YOUR TASK: The entries below contain a line with "Early voting has already begun in Nevada" and a line with "experience with the". Retype exactly everything from the first down to the second, both included, and nothing else.

━━━ SUPPLIED MATERIAL ━━━

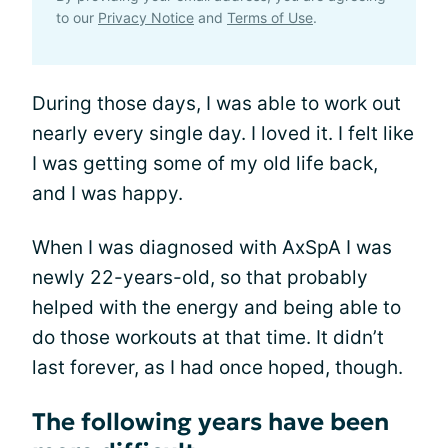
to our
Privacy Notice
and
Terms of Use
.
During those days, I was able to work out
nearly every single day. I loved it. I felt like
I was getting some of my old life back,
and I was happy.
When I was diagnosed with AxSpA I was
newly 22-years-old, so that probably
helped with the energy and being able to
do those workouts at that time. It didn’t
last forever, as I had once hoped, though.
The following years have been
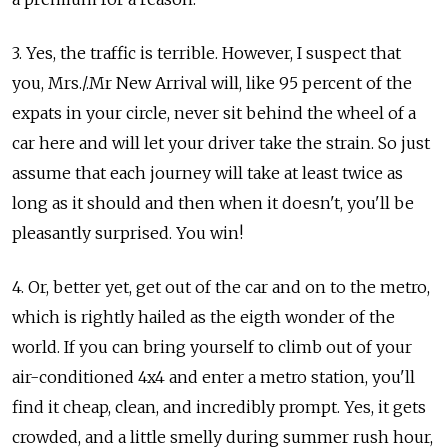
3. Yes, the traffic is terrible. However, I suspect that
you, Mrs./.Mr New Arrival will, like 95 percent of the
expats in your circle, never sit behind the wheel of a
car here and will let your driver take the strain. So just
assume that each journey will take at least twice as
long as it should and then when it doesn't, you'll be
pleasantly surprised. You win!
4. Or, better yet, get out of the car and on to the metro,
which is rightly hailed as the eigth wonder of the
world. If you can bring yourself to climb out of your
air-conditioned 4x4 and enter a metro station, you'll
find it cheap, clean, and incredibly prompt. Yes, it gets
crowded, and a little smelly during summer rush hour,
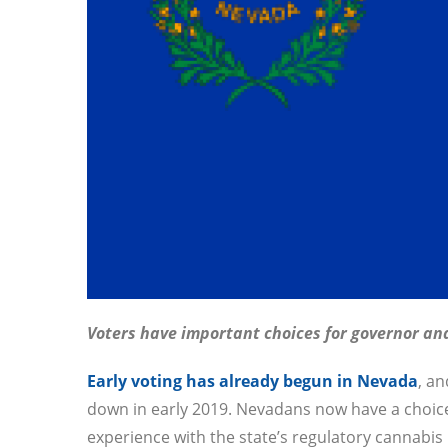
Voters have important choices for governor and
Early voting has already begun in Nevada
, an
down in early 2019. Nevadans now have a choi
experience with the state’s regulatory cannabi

━━━
━━━ SUPPLIED MATERIAL ━━━

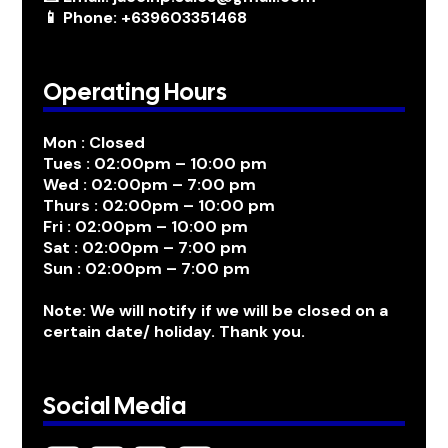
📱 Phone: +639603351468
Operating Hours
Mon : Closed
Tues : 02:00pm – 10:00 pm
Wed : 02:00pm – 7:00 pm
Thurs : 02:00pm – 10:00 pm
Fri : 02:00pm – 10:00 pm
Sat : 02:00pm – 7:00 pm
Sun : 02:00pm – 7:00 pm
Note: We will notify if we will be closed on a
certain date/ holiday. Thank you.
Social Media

━━━

TASK ANSWER:
Early voting has already begun in Nevada
, an
down in early 2019. Nevadans now have a choi
experience with the state’s regulatory cannabi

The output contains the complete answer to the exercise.